Hopkins School - History - The Fallow Years

The Fallow Years

"The Fallow Years" is a term coined by Thomas B. Davis in his history Chronicles of Hopkins Grammar School to describe the period from 1696 to 1853. During this time the school had difficulty finding qualified schoolmasters, and the Fund often fell short in paying them. This forced the school to take up collections to meet its payroll. Consequently, there was great turnover in Hopkins schoolmasters, some staying for no more than a year. Also contributing to the problem was the establishment of the Collegiate School in New Haven in 1701, which later became Yale University. The Collegiate School drew many local academics away from Hopkins.

Public opinion of Hopkins and academia in general weakened the school. During this time parents wanted children who could read and write English and understand basic arithmetics, but Hopkins continued to focus on subjects that parents deemed irrelevant, such as Latin. Parents were also displeased with schoolmasters who paid little attention to struggling students instead focusing only on the scholars. On January 12, 1713, the committee which managed the Hopkins Fund began releasing £12–£15 annually to run elementary English schools in East Haven and West Haven. The town of New Haven stopped donating money to the Fund in 1719, which made hiring schoolmasters nearly impossible. Though the trustees of the Hopkins Fund constituted an independent body, the town was known to control them with financial pressures. Richard Mansfield served as schoolmaster from 1742 to 1747, and was the last headmaster until 1839 to serve for more than three years.
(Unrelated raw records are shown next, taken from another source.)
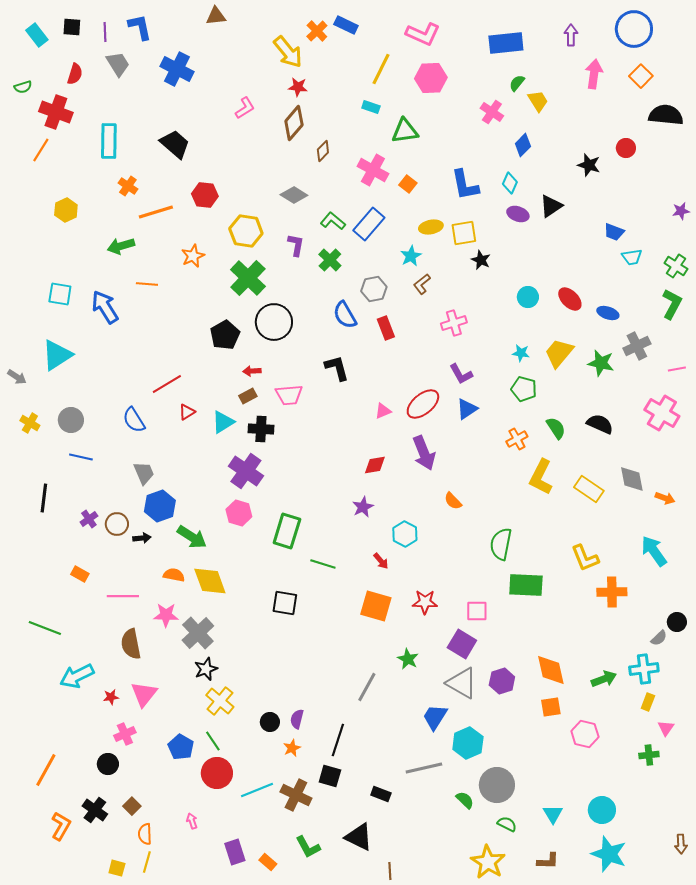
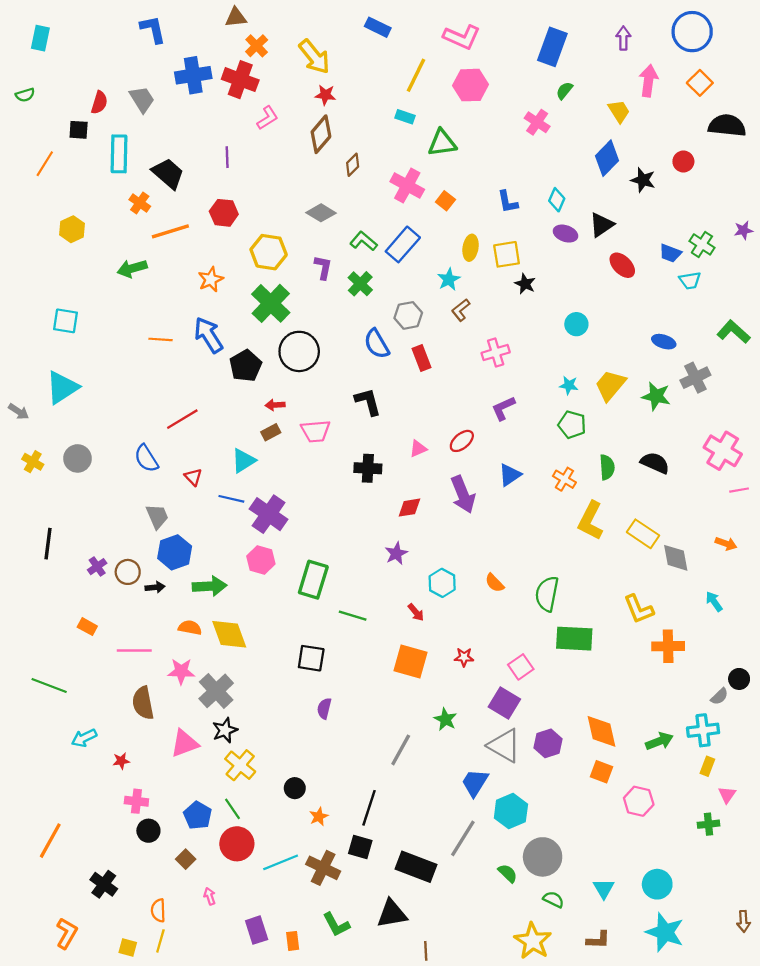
black square: (72, 27) -> (79, 130), moved
orange cross: (317, 31) -> (257, 46), moved
purple line: (105, 32) -> (227, 157), moved
cyan rectangle: (37, 35) -> (40, 38), turned 50
blue rectangle: (506, 43) -> (552, 47), turned -64
gray trapezoid: (118, 64) -> (142, 99), moved
blue cross: (177, 69) -> (193, 75), turned -36
red semicircle: (75, 74) -> (99, 103), moved
yellow trapezoid: (538, 101) -> (619, 111), moved
red cross: (56, 112) -> (240, 80), moved
black trapezoid: (175, 144) -> (168, 174), moved
blue diamond: (523, 145) -> (607, 158), moved, size x1.4
blue L-shape: (465, 185) -> (508, 202), size x0.7
yellow ellipse: (431, 227) -> (471, 248), turned -70
green cross: (676, 266) -> (702, 244), moved
orange line: (147, 284) -> (160, 339), moved
red ellipse: (570, 299) -> (622, 265), moved
green L-shape: (672, 304) -> (734, 332), turned -76
blue arrow: (105, 307) -> (209, 335), moved
pink line: (677, 369) -> (739, 490), moved
purple L-shape: (461, 374) -> (503, 408), turned 95
red ellipse: (423, 404) -> (462, 441), size x0.7
blue triangle: (467, 409) -> (510, 475), moved
red triangle: (187, 412) -> (193, 477), moved, turned -42
green semicircle: (556, 428) -> (607, 467), turned 30
black cross: (261, 429) -> (368, 468), moved
orange cross: (517, 439) -> (564, 479), turned -30
blue line: (81, 457) -> (231, 499), moved
gray diamond: (632, 479) -> (676, 558), moved
orange semicircle: (453, 501) -> (495, 583), moved
green arrow: (192, 537) -> (210, 586), turned -36
cyan arrow: (654, 551) -> (714, 601), size x0.6
red star: (425, 602) -> (464, 657), size x0.7
pink square: (477, 611) -> (521, 667), turned -35
cyan arrow: (77, 676) -> (84, 738), size x0.7
pink triangle: (144, 694) -> (184, 743), moved, turned 32
orange square: (551, 707) -> (602, 772), turned 30
purple semicircle: (297, 719) -> (324, 708), moved
pink cross: (125, 734) -> (136, 801), turned 30
black circle: (108, 764) -> (148, 831), moved
gray line: (424, 768) -> (463, 838), turned -45
black rectangle: (381, 794) -> (416, 867), size x1.8
brown square: (132, 806) -> (186, 859), moved
orange L-shape: (61, 826) -> (67, 933), moved
black triangle: (359, 837) -> (392, 914), turned -36
orange rectangle: (268, 862) -> (293, 941), turned 42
Although Hopkins School was still somewhat unpopular with the locals, the school moved to a new larger brick building on the Green, due to the growth of New Haven. Hopkins School was somewhat rare among American schools in that it remained open during the American Revolutionary War. Former schoolmaster John Hotchkiss was killed by the British in July 1779 during their invasion of New Haven, and former schoolmaster Noah Williston was captured. Although the school remained open, records seem to indicate that it was frequently closed between September 1780 – October 1781 "for vacation". Shortly after the Revolution, Hopkins hired Jared Mansfield for two terms (first from 1786 to 1790, then 1790 to 1795) to the unique position "Master of the Grammar School" to try to stabilize the school for the future. In between Mansfield's two terms, Abraham Bishop held a six-month term as headmaster during which he proposed radical reform, including making Hopkins coeducational, most of which never came to fruition. After the end of Mansfield's second term, the school returned to the pattern of short tenures for schoolmasters.
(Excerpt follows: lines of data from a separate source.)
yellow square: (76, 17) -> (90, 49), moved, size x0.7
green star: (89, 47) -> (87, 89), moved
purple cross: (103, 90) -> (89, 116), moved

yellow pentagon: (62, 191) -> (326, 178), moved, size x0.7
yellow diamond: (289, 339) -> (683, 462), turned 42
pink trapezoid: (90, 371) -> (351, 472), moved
Hopkins moved buildings again in 1803 to an even larger facility near the Green that took up nearly an entire block. Teachers were offered two-year contracts to teach at Hopkins, but rarely kept them. Hopkins boys grew "unruly and malicious", some roaming New Haven streets at night. In 1838 the school moved once again, as the trustees believed that moving the school away from the town center would allow its students to focus more on their studies. Throughout August and September that year, they rushed through the necessary transactions to buy the new plot of land, currently the site of the Yale Law School. Following this move the trustees released an announcement to New Haven's three newspapers summarizing their hope that this new location would provide sufficient space for the boys to learn and be separate enough that they could do so in peace.

Hawley Olmstead became headmaster in 1839 and ended the line of short-termed schoolmasters as he held the position for ten years. Although Olmstead thought much like Hopkins' early masters, namely that the school existed to prepare boys for college, he also modernized the curriculum in several ways. Most notably, English was finally added to the curriculum, and he began keeping accurate school rolls which solidified his final legacy, increasing the size of Hopkins student body. By the time Olmstead resigned due to poor health on July 28, 1849, school attendance had risen to 63 students.
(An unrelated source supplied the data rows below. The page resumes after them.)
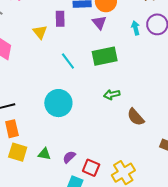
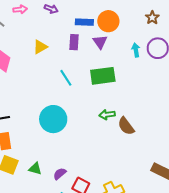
purple rectangle: (60, 19) -> (74, 42), moved
yellow triangle: (40, 32) -> (40, 47), turned 35
brown semicircle: (136, 117) -> (126, 126), moved

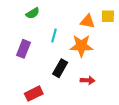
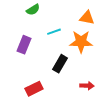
cyan line: (54, 36) -> (54, 32), turned 56
red arrow: (88, 80) -> (87, 86), moved

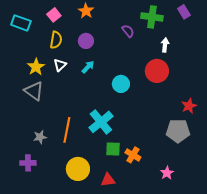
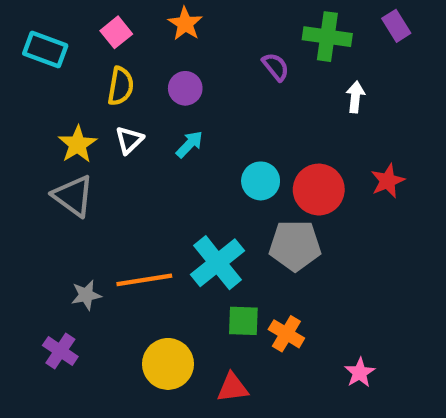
red circle: (157, 71) -> (319, 190), moved
red star: (189, 106) -> (388, 181), moved
orange line: (67, 130) -> (144, 280), turned 70
gray pentagon: (178, 131) -> (295, 246), moved
purple cross: (28, 163) -> (60, 351), turned 35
As soon as Hawley Olmstead left, the school began to deteriorate once again, with attendance dropping to 45 students in 1850 and farther down to 20 by 1853. In addition, the recently founded debate society disbanded, with seven young members forming the secret society known as "The Club". Though this club grew no larger and tried to remain quiet, parents grew so annoyed with this supposedly "rough-housing" club that it was forced to disband in 1851. After the debate society and "The Club" were gone, many students sought out new ways to express their literary interests, including founding the school newspaper "The Critic." Hawley's successor, Edward Olmstead, was seen by the trustees as a major failure and a cause of the school's rapid decline and was quickly replaced by James Whiton, who had just recently graduated from Yale. He further revised the curriculum by adding more English to it, and school attendance saw a rapid increase once again. Whiton taught for ten years and is regarded as the last of the "Fallow Years" headmasters.